The ambassadors' role, Subbian added, is to help researchers in their respective colleges – including students – with data science-related questions through consulting, training or referrals to resources or services on campus.
"There are a lot of silos in academia," Oliver said. "We believe ambassadors with one foot in Data7 and one foot in their respective colleges can do a lot to break through artificial barriers and help catalyze data science efforts across our campus."
A catalyst for collaboration
Sometimes revolutionary scientific discoveries are made by serendipitous accidents. But, as associate professor of computer science Mihai Surdeanu points out, "relying on chance is no way to do science."
Although Surdeanu has been doing some fascinating science based on his own serendipitous connections, he is now actively promoting Data7 as a better way to connect with like-minded researchers and catalyze otherwise unlikely collaborations.
One of Surdeanu's own unlikely collaborations started in 2013 when Surdeanu happened to hear a radio interview with Melanie Hingle, assistant professor of nutritional sciences who studies ways to predict and avoid obesity and Type 2 diabetes, particularly among children and families. Hingle was being interviewed about the work she has done with data visualization expert Stephen Kobourov, a professor of computer science and now Data7's associate director, and one of Hingle's undergraduate students. The team used tweets to understand whether social media users' posts about food could predict their risk of developing diabetes.
"It just clicked," Surdeanu said as he recalled hearing the interview. "I thought, 'We could actually predict all sorts of health outcomes if we had this kind of data collected at scale.'"

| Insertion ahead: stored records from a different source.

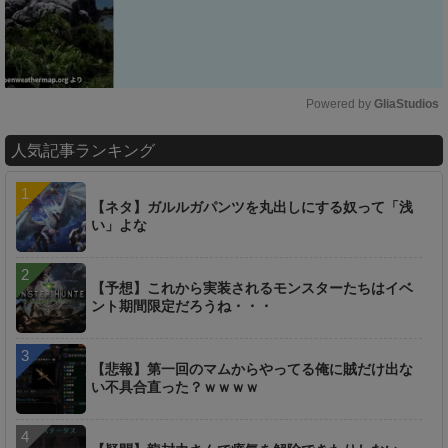
Powered by 
GliaStudios
M
人気記事ランキング
u
t
e
【ネタ】ガルルガパンツを丸出しにする奴って「浅
い」よな
【予想】これから実装されるモンスターたちはイベ
ント期間限定だろうね・・・
【悲報】第一回のマムからやってる俺に賊だけ出な
い不具合直った？ｗｗｗｗ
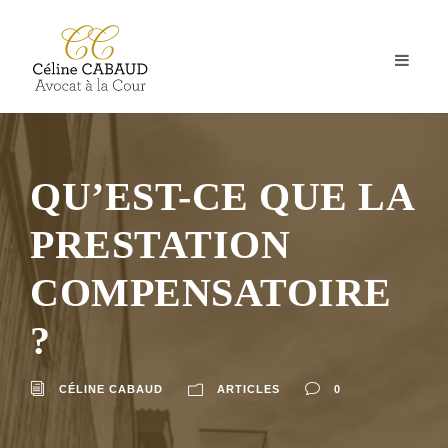
QU’EST-CE QUE LA
PRESTATION
COMPENSATOIRE
?
CÉLINE CABAUD
ARTICLES
0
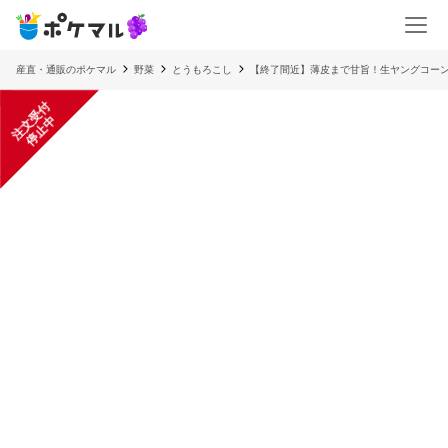
産直・通販のポケマル
野菜
とうもろこし
【終了間近】薄皮まで甘旨！生ヤングコー
注
文
受
付
停
止
中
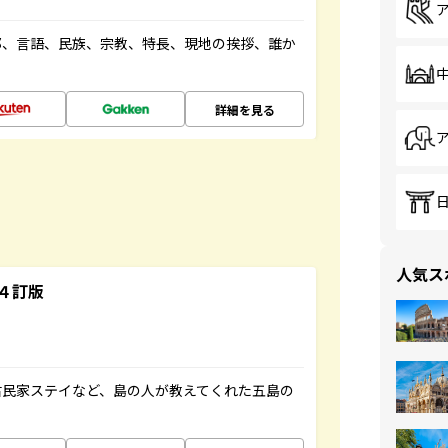
都、言語、民族、宗教、特長、現地の挨拶、誰か
詳細を見る
人気ス
４訂版
古民家ステイなど、島の人が教えてくれた五島の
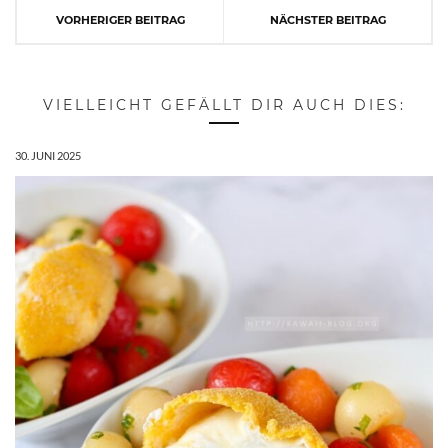
VORHERIGER BEITRAG
NÄCHSTER BEITRAG
VIELLEICHT GEFÄLLT DIR AUCH DIES:
30. JUNI 2025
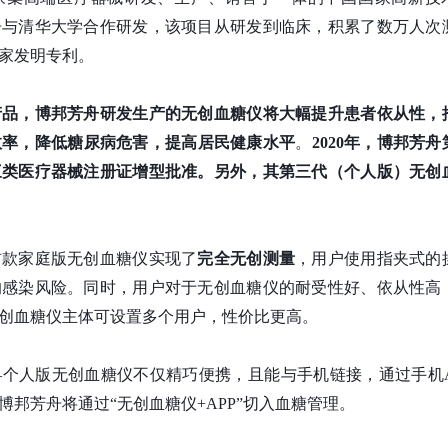
舟与清华大学合作研发，该项目从研发到临床，积累了数万人次
家发明专利。
产品，博邦芳舟研发生产的无创血糖仪将大幅提升患者依从性，
效率，降低糖尿病危害，提高居民健康水平
。
20
20
年，博邦芳舟
三类医疗器械注册证增型批准。
另外
，其第三代（个人版）无创
首款家庭版无创血糖仪实现了
完全无创测量
，用户使用指夹式的
的感染风险。同时，用户对于无创血糖仪的耐受性好、依从性高
创血糖仪主体可设置多个用户，性价比更高。
个人版无创血糖仪不仅精巧便携，且能与手机链接，通过手机A
邦芳舟将通过“无创血糖仪+APP”切入血糖管理。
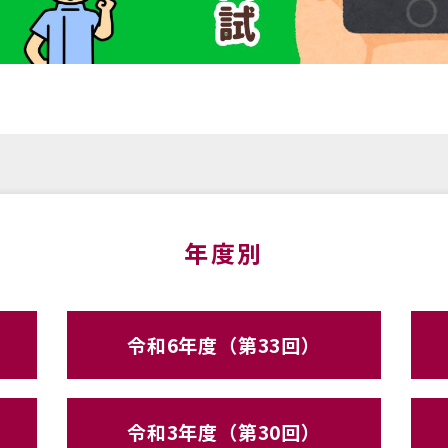
年度別
令和6年度（第33回）
令和3年度（第30回）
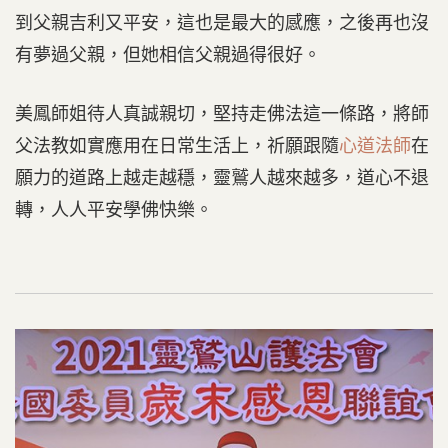
到父親吉利又平安，這也是最大的感應，之後再也沒
有夢過父親，但她相信父親過得很好。
美鳳師姐待人真誠親切，堅持走佛法這一條路，將師
父法教如實應用在日常生活上，祈願跟隨
心道法師
在
願力的道路上越走越穩，靈鷲人越來越多，道心不退
轉，人人平安學佛快樂。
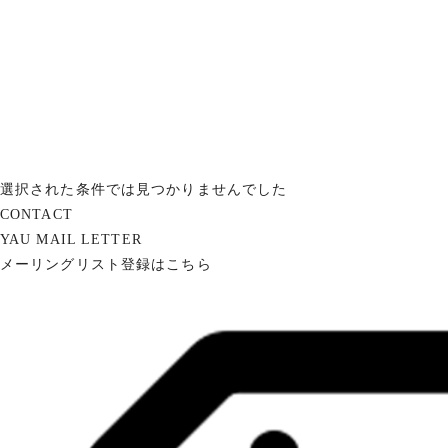
選択された条件では見つかりませんでした
CONTACT
YAU MAIL LETTER
メーリングリスト登録はこちら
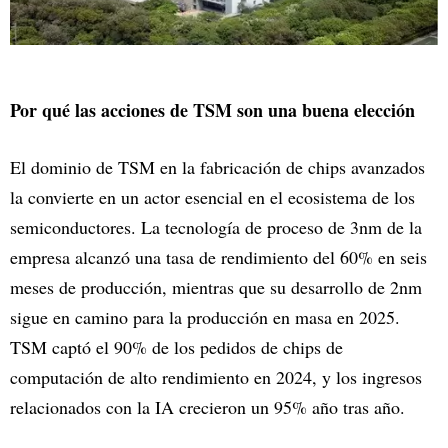
Por qué las acciones de TSM son una buena elección
El dominio de TSM en la fabricación de chips avanzados
la convierte en un actor esencial en el ecosistema de los
semiconductores. La tecnología de proceso de 3nm de la
empresa alcanzó una tasa de rendimiento del 60% en seis
meses de producción, mientras que su desarrollo de 2nm
sigue en camino para la producción en masa en 2025.
TSM captó el 90% de los pedidos de chips de
computación de alto rendimiento en 2024, y los ingresos
relacionados con la IA crecieron un 95% año tras año.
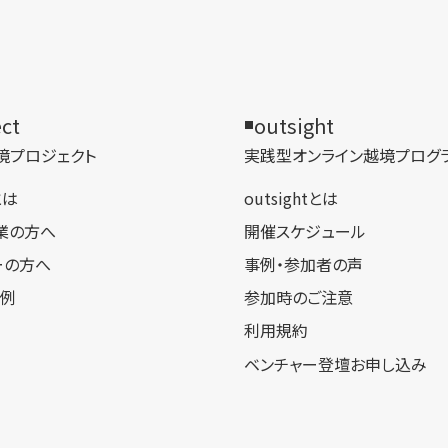
ect
outsight
境プロジェクト
実践型オンライン​越境プログ
tとは
outsightとは
業の方へ
開催スケジュール
ーの方へ
事例・参加者の声
事例
参加時のご注意
利用規約
ベンチャー登壇お申し込み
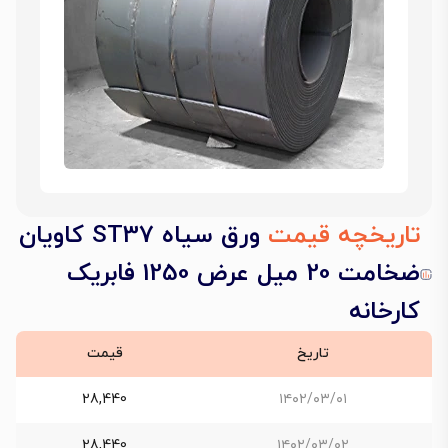
تاریخچه قیمت
ورق سیاه ST37 کاویان
ضخامت 20 میل عرض 1250 فابریک
کارخانه
تاریخ
قیمت
28,440
۱۴۰۲/۰۳/۰۱
28,440
۱۴۰۲/۰۳/۰۲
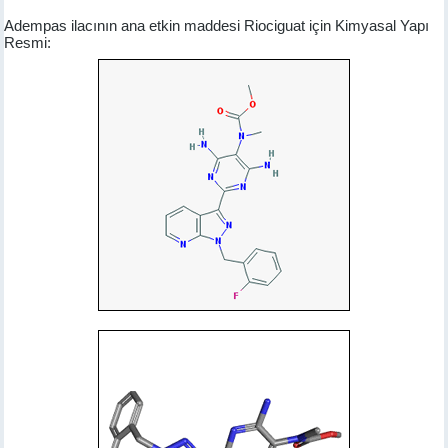
Adempas ilacının ana etkin maddesi Riociguat için Kimyasal Yapı
Resmi:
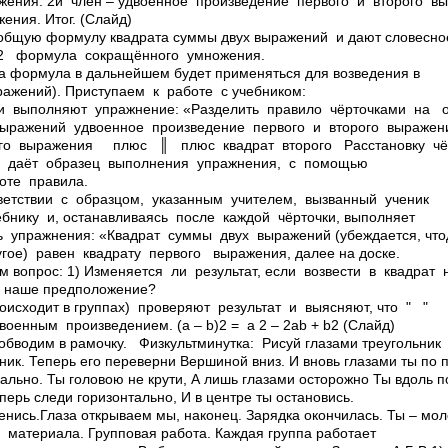
ения. 2­й член – удвоенное произведение первого и второго выр
ения. Итог. (Слайд)
общую формулу квадрата суммы двух выражений и дают словесн
 b2 ­ формула сокращённого умножения.
эта формула в дальнейшем будет применяться для возведения в
ражений). Приступаем к работе с учебником:
выполняют упражнение: «Разделить правило чёрточками на о
ыражений удвоенное произведение первого и второго выражен
ого выражения плюс ║ плюс квадрат второго Расстановку чё
 даёт образец выполнения упражнения, с помощью
оте правила.
етствии с образцом, указанным учителем, вызванный ученик
бнику и, останавливаясь после каждой чёрточки, выполняет
ь упражнения: «Квадрат суммы двух выражений (убеждается, что
ругое) равен квадрату первого выражения, далее на доске.
м вопрос: 1) Изменяется ли результат, если возвести в квадрат не
ь наше предположение?
исходит в группах) проверяют результат и выясняют, что " ­ "
оенным произведением. (а – b)2 = а 2 – 2аb + b2 (Слайд)
 обводим в рамочку. Физкультминутка: Рисуй глазами треугольник
ник. Теперь его переверни Вершиной вниз. И вновь глазами ты по 
ально. Ты головою не крути, А лишь глазами осторожно Ты вдоль п
еперь следи горизонтально, И в центре ты остановись.
ленись.Глаза открываем мы, наконец. Зарядка окончилась. Ты – мо
о материала. Групповая работа. Каждая группа работает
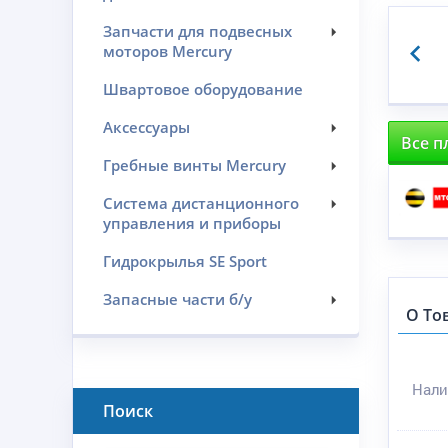
Запчасти для подвесных
моторов Mercury
Швартовое оборудование
Аксессуары
Все п
Гребные винты Mercury
Система дистанционного
управления и приборы
Гидрокрылья SE Sport
Запасные части б/у
О То
Нали
Поиск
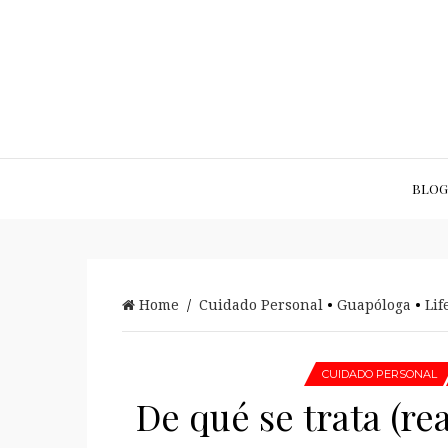
BLOG
Home
/
Cuidado Personal
•
Guapóloga
•
Lif
CUIDADO PERSONAL
De qué se trata (re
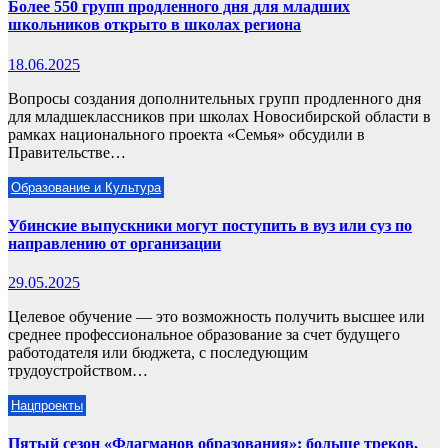
Более 550 групп продленного дня для младших
школьников открыто в школах региона
18.06.2025
Вопросы создания дополнительных групп продленного дня
для младшеклассников при школах Новосибирской области в
рамках национального проекта «Семья» обсудили в
Правительстве…
Образование и Культура
Убинские выпускники могут поступить в вуз или суз по
направлению от организации
29.05.2025
Целевое обучение — это возможность получить высшее или
среднее профессиональное образование за счет будущего
работодателя или бюджета, с последующим
трудоустройством…
Нацпроекты
Пятый сезон «Флагманов образования»: больше треков,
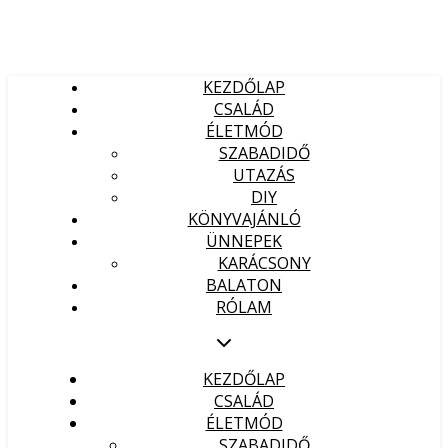
KEZDŐLAP
CSALÁD
ÉLETMÓD
SZABADIDŐ
UTAZÁS
DIY
KÖNYVAJÁNLÓ
ÜNNEPEK
KARÁCSONY
BALATON
RÓLAM
KEZDŐLAP
CSALÁD
ÉLETMÓD
SZABADIDŐ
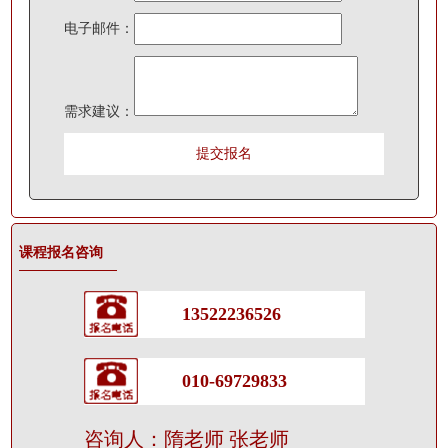
电子邮件：
需求建议：
课程报名咨询
13522236526
010-69729833
咨询人：隋老师 张老师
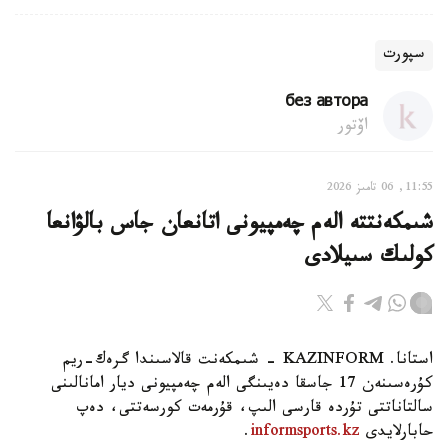
سپورت
без автора
اۆتور
11:55, 06 تامىز 2026
شىمكەنتتە الەم چەمپيونى اتانعان جاس بالۋانعا
كولىك سىيلادى
استانا. KAZINFORM - شىمكەنت قالاسىندا گرەك-ريم
كۇرەسىنەن 17 جاسقا دەيىنگى الەم چەمپيونى ديار امانالىنى
سالتاناتتى تۇردە قارسى الىپ، قۇرمەت كورسەتتى، دەپ
حابارلايدى
informsports.kz
.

Soon after, Surdeanu contacted Hingle and wrote a computer program, called a bot, that searched Twitter for #breakfast, #dinner, #lunch and other food-related hashtags to find tweets about food. The bot's been running for five years and counting, and has collected 25 million tweets.
"Using machine learning, we train a classifier – a computer model that learns automatically – to sort through the data set, and then we predict the risk level for obesity or diabetes for an individual or for the population of a geographic area," Surdeanu said.
The model's results are then validated by asking individuals to complete risk surveys and by comparing them with existing information from the Centers for Disease Control and Prevention.
For Hingle, the collaboration has been particularly rewarding.
"There are 85 million people in the U.S. alone who are prediabetic and don't know it," she said. "The idea that we can use computer science techniques and social media to make accurate predictions about disease risk is very exciting."
Since starting its work together, the team has expanded to include Stephen Rains, professor of communication. Now, the group is trying to find ways to deploy its machine-learning tool with messaging that will motivate people to make better food choices to reduce their disease risk, and do so without raising privacy concerns.
Make the connection
Data7's mission to encourage interdisciplinary connections and foster data literacy extends throughout the UA community, Merchant said, adding that affiliates in all departments with research interests in machine learning, natural language processing, image analysis, large-scale visualization or literacy are encouraged to join as capabilities and partnerships are developed.